*What to produce*. From the records below, copy each line that has the word "pentru" in it.

*Provided data*.
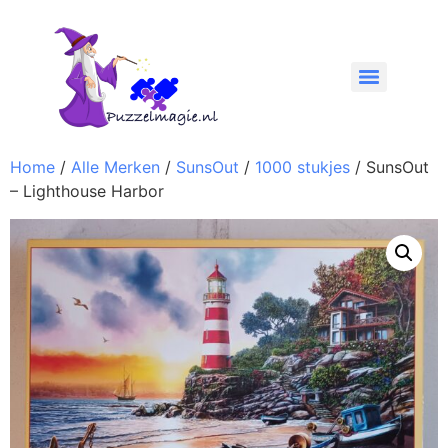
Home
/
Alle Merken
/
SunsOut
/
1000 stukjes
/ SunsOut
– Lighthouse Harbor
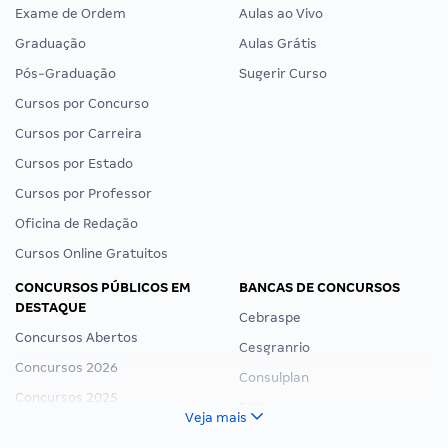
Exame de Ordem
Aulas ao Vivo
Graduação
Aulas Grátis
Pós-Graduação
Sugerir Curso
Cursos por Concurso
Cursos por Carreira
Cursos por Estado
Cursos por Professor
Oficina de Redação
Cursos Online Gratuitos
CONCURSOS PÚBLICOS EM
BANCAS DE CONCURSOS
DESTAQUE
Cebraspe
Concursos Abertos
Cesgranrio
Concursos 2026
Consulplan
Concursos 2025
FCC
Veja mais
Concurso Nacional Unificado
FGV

---

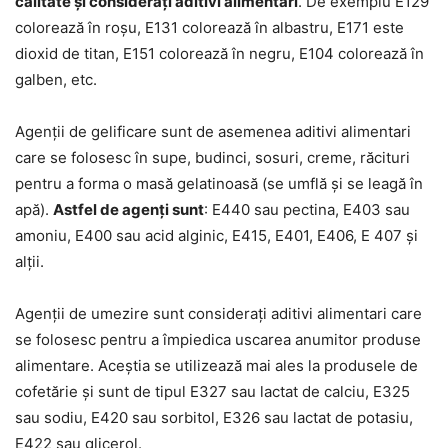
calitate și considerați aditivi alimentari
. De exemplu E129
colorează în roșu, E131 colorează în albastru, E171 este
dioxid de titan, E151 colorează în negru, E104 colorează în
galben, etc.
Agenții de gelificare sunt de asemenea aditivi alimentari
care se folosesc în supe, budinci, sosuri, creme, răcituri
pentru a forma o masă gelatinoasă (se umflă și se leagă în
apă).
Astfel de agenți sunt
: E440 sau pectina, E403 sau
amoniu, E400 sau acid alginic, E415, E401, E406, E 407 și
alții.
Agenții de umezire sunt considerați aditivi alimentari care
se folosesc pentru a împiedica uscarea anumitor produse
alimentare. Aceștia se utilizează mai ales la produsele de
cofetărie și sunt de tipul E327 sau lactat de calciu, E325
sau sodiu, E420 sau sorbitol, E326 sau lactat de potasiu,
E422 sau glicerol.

*Result below*.
pentru a forma o masă gelatinoasă (se umflă și se leagă în
se folosesc pentru a împiedica uscarea anumitor produse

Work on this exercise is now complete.